Data shown:

- - - -

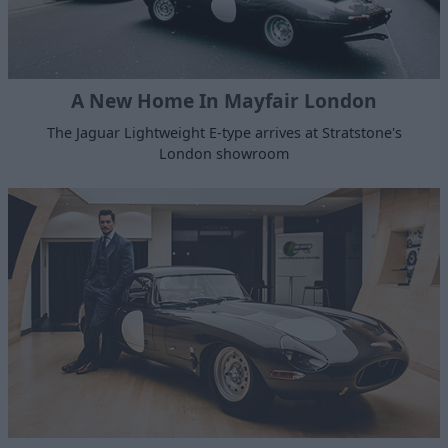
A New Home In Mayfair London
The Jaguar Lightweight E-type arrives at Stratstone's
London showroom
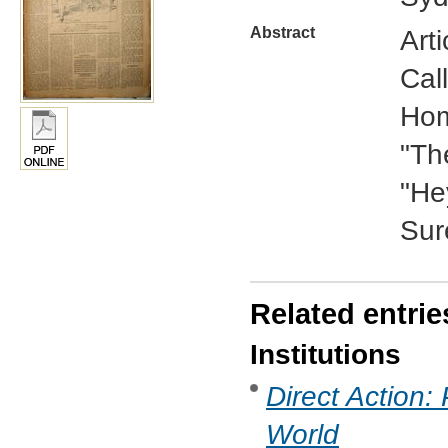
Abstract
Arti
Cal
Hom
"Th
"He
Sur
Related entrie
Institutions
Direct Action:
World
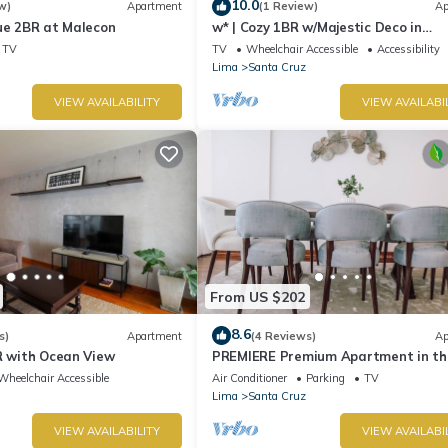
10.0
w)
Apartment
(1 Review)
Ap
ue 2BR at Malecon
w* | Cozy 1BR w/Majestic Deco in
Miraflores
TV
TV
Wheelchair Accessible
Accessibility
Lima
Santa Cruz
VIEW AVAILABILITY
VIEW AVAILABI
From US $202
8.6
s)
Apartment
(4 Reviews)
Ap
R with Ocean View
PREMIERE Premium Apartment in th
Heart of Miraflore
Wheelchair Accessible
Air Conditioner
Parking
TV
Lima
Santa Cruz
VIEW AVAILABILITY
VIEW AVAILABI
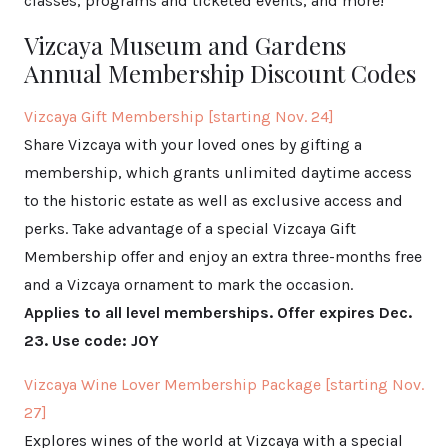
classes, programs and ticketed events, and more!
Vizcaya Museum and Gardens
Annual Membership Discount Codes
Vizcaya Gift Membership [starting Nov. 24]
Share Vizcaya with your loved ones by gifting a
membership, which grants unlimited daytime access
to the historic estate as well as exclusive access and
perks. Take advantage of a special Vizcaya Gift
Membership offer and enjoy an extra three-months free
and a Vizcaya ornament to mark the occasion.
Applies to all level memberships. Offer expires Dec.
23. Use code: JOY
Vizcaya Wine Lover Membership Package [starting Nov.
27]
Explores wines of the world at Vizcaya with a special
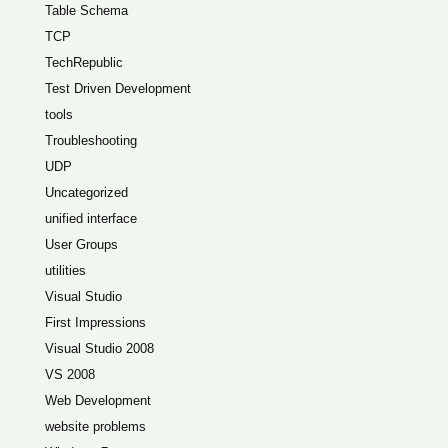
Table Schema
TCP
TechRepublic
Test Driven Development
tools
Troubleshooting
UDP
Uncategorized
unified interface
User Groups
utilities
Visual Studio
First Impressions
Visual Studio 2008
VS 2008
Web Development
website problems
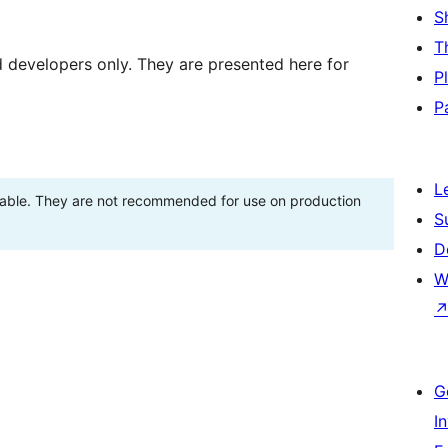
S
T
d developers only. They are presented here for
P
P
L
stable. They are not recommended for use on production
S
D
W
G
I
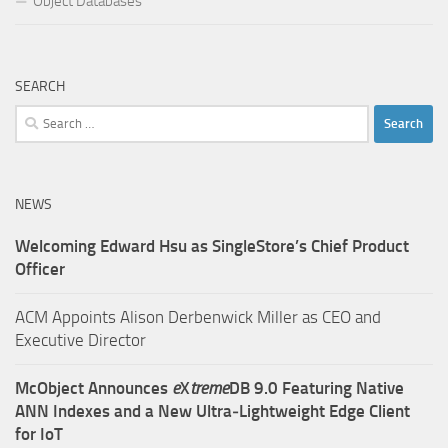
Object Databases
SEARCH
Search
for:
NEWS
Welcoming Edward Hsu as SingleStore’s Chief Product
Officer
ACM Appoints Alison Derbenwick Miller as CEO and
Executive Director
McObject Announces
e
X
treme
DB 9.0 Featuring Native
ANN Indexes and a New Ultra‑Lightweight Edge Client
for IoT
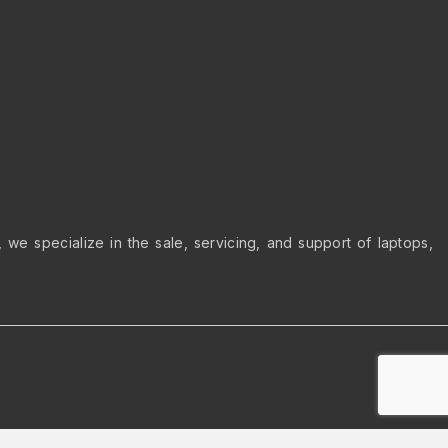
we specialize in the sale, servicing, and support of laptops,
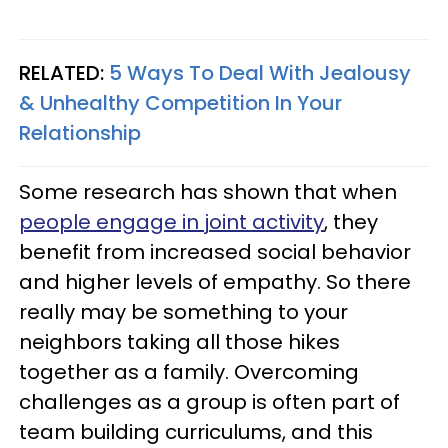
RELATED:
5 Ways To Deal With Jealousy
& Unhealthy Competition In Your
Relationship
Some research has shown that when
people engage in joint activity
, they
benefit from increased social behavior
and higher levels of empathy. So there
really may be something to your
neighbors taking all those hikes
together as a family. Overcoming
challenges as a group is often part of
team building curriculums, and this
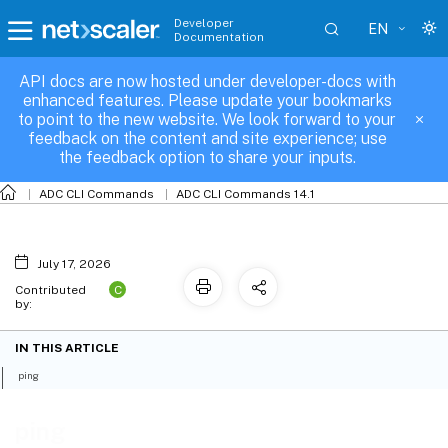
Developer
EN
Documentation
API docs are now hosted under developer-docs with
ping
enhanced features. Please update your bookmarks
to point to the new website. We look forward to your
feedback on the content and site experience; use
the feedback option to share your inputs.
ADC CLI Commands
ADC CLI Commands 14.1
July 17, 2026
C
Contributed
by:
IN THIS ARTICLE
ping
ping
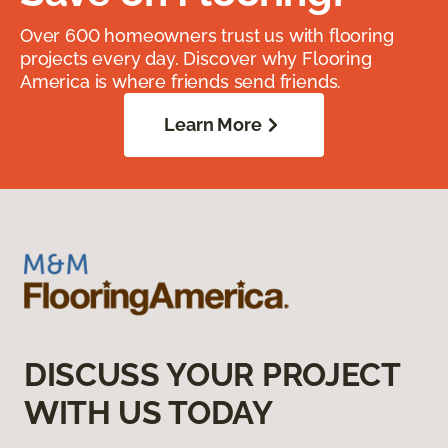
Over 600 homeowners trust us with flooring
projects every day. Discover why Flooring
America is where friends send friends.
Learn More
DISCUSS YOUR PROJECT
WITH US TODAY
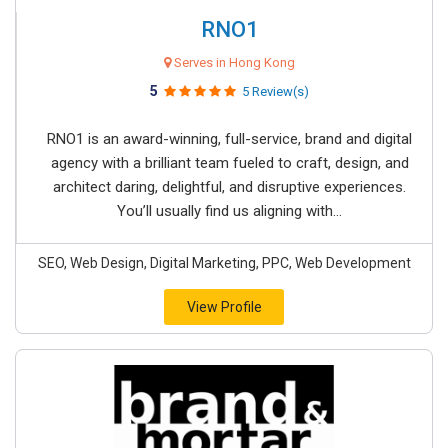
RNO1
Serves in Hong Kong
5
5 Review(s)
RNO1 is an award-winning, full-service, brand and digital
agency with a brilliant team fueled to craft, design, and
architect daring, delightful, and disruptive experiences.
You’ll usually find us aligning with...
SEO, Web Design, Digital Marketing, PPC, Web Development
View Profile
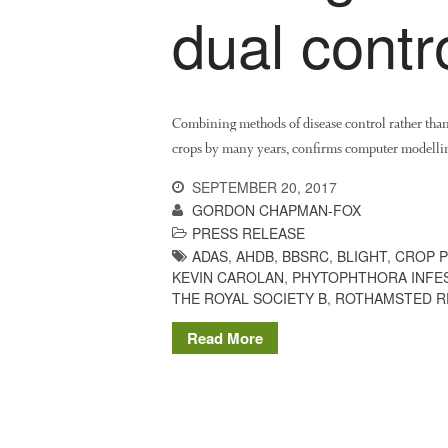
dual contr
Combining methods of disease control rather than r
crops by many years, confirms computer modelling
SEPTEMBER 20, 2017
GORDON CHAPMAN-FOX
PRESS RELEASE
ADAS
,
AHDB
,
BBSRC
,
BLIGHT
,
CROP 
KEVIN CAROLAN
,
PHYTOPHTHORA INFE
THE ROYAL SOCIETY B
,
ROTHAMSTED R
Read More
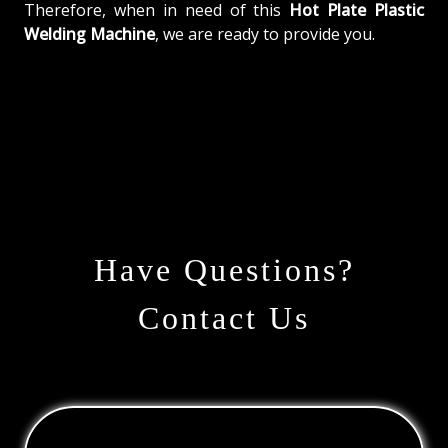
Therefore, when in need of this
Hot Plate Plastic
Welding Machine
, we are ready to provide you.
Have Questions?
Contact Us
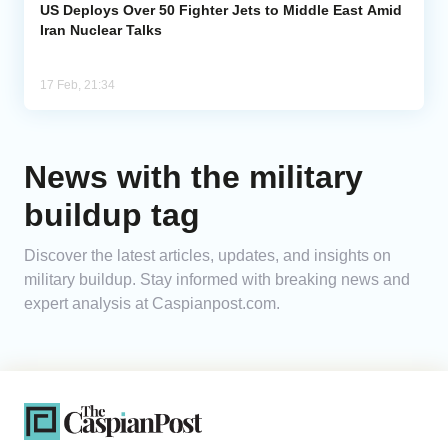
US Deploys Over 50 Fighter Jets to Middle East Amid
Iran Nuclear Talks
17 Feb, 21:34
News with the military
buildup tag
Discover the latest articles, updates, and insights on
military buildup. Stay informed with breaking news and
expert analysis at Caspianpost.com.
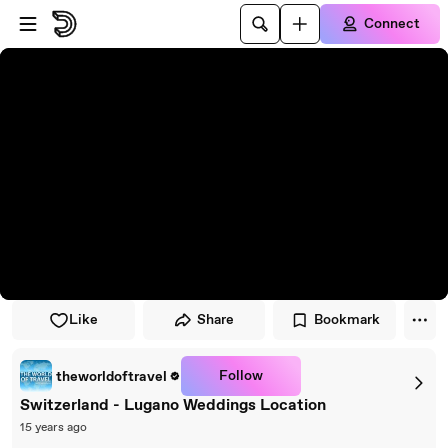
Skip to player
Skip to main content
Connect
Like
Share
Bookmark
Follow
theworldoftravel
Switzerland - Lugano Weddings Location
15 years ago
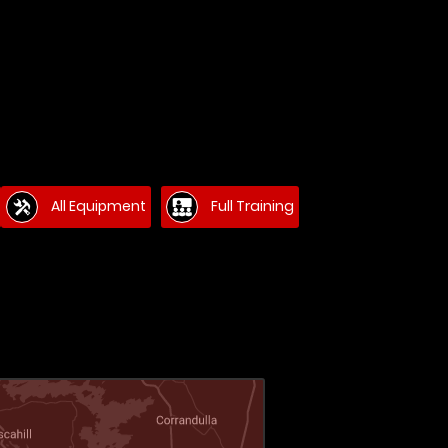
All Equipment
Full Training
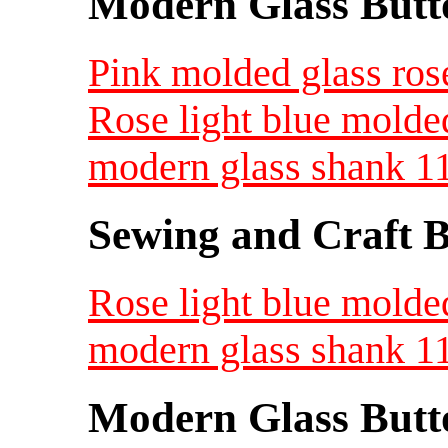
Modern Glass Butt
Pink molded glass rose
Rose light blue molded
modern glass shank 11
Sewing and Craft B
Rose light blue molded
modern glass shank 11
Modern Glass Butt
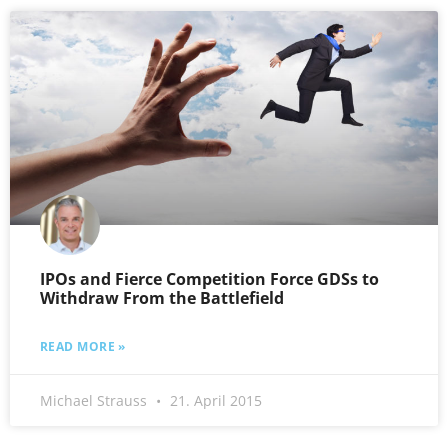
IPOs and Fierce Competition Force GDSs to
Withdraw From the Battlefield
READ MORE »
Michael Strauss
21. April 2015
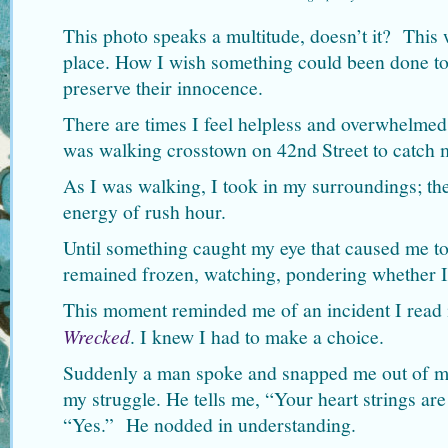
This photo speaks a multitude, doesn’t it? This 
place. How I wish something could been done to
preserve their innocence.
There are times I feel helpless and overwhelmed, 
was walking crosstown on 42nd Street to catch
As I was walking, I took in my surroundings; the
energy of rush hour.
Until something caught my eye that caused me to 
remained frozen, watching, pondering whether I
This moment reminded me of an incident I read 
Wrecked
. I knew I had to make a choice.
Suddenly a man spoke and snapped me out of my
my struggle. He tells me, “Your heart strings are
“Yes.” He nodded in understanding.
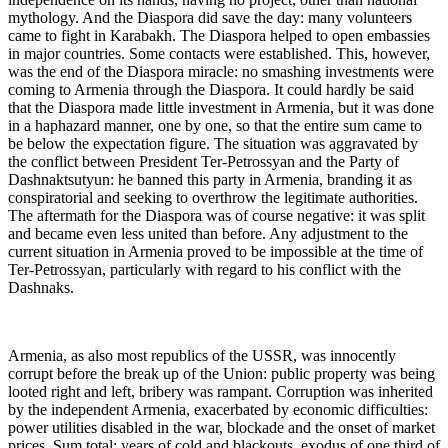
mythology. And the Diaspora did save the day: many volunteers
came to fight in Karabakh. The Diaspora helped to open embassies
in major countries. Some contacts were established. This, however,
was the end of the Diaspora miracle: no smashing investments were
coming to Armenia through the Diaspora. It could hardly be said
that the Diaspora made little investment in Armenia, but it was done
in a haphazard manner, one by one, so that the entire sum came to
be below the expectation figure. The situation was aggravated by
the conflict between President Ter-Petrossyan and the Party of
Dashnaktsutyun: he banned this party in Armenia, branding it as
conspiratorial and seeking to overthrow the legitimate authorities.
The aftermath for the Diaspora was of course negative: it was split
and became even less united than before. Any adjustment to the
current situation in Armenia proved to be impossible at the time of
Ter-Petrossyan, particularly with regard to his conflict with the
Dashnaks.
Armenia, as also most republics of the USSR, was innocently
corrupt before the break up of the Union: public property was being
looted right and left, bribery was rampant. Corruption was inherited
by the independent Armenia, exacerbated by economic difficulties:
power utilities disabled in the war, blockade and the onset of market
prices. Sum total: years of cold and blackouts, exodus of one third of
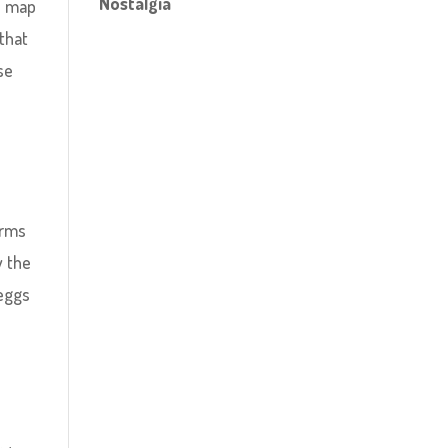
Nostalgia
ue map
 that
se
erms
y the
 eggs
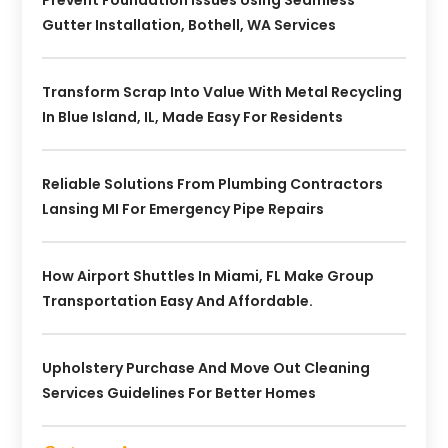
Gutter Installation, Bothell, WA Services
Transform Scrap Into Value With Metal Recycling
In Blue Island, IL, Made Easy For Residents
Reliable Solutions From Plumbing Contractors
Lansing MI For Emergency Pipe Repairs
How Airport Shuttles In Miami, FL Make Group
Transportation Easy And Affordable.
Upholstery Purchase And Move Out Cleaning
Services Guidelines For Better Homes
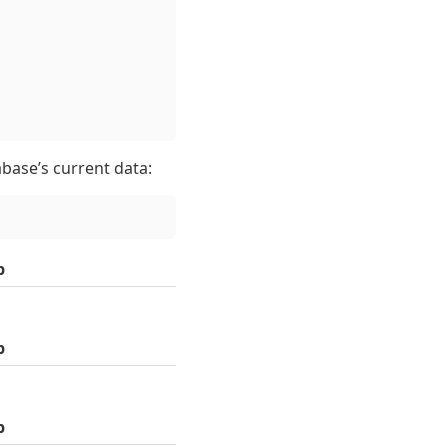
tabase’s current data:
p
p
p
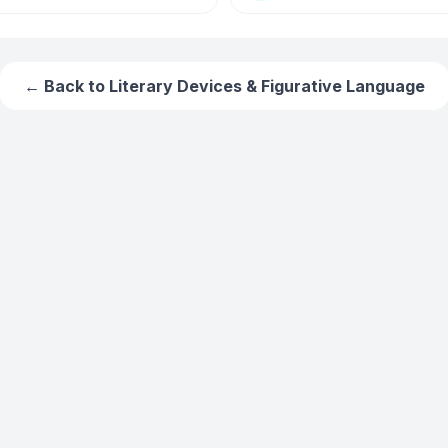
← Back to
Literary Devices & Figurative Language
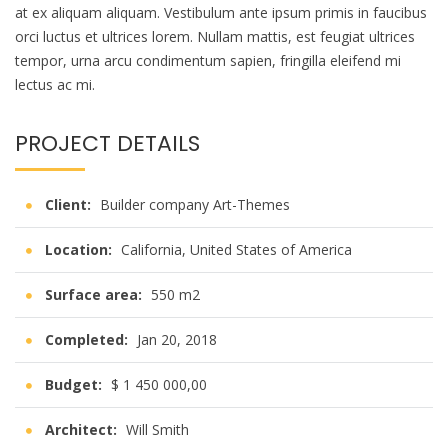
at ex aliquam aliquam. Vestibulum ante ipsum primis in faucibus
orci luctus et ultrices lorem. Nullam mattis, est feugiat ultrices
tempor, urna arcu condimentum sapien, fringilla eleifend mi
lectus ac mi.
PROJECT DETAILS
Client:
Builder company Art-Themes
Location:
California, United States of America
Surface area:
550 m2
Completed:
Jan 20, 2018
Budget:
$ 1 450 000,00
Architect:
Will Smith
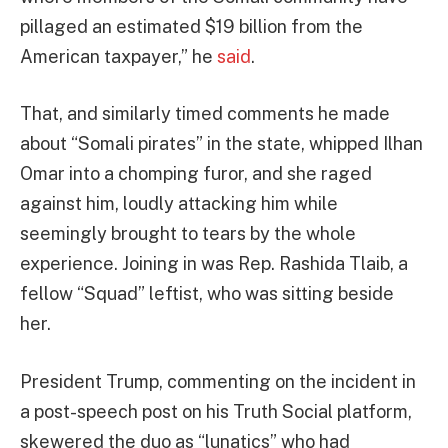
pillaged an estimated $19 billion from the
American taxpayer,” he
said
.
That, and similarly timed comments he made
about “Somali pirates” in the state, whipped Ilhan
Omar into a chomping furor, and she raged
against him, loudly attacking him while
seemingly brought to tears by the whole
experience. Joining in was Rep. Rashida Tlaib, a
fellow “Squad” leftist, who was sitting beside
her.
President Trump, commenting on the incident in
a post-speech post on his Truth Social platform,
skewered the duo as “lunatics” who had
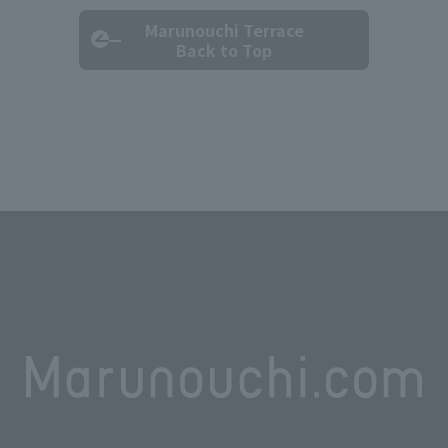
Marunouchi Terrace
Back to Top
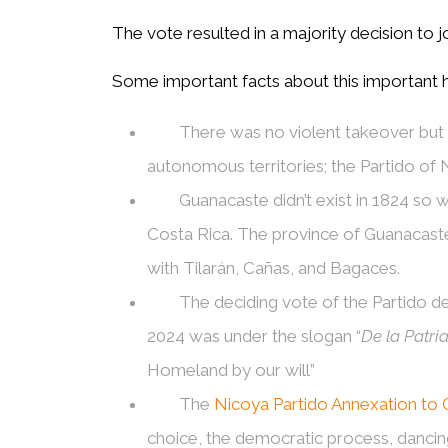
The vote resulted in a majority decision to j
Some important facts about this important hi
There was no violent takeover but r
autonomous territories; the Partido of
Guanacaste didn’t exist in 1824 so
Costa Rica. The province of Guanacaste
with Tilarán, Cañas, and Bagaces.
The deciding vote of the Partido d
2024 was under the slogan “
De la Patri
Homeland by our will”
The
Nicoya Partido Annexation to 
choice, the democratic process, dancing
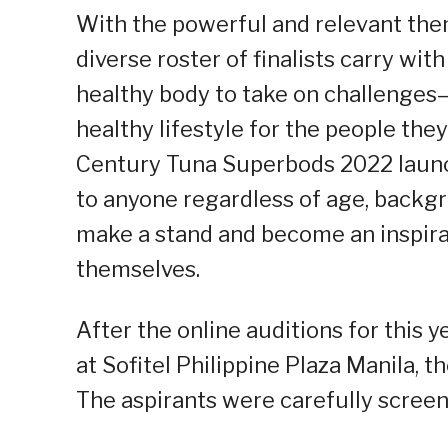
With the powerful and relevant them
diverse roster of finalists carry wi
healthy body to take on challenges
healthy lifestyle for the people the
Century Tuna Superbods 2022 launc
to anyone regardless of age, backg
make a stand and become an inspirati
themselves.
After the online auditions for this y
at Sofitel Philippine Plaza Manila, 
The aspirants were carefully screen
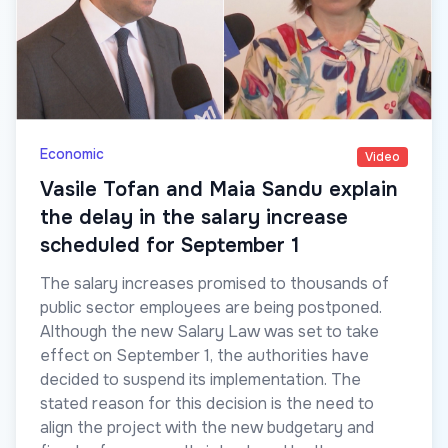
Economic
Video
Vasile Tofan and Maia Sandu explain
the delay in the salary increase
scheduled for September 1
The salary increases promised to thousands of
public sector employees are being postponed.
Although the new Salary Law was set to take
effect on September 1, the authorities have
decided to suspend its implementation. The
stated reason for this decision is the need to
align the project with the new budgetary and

- - - -

In the listing above, find the line with "PRESS RELEASE" and the line with "There are times". Set down both and every line between them, minus the pictures.

Your response:
PRESS RELEASE
ADAS
,
AHDB
,
BBSRC
,
BLIGHT
,
CROP 
KEVIN CAROLAN
,
PHYTOPHTHORA INFE
THE ROYAL SOCIETY B
,
ROTHAMSTED R
Read More
Therefore, when in need of this
Hot Plate Plastic
Welding Machine
, we are ready to provide you.
Have Questions?
Contact Us
US Deploys Over 50 Fighter Jets to Middle East Amid
Iran Nuclear Talks
17 Feb, 21:34
News with the military
buildup tag
Discover the latest articles, updates, and insights on
military buildup. Stay informed with breaking news and
expert analysis at Caspianpost.com.
Skip to player
Skip to main content
Connect
Like
Share
Bookmark
Follow
theworldoftravel
Switzerland - Lugano Weddings Location
15 years ago
All Equipment
Full Training
Modern Glass Butt
Pink molded glass rose
Rose light blue molded
modern glass shank 11
Sewing and Craft B
Rose light blue molded
modern glass shank 11
Modern Glass Butt
IPOs and Fierce Competition Force GDSs to
Withdraw From the Battlefield
READ MORE »
Michael Strauss
21. April 2015
This photo speaks a multitude, doesn’t it? This 
place. How I wish something could been done to
preserve their innocence.
There are times I feel helpless and overwhelmed, 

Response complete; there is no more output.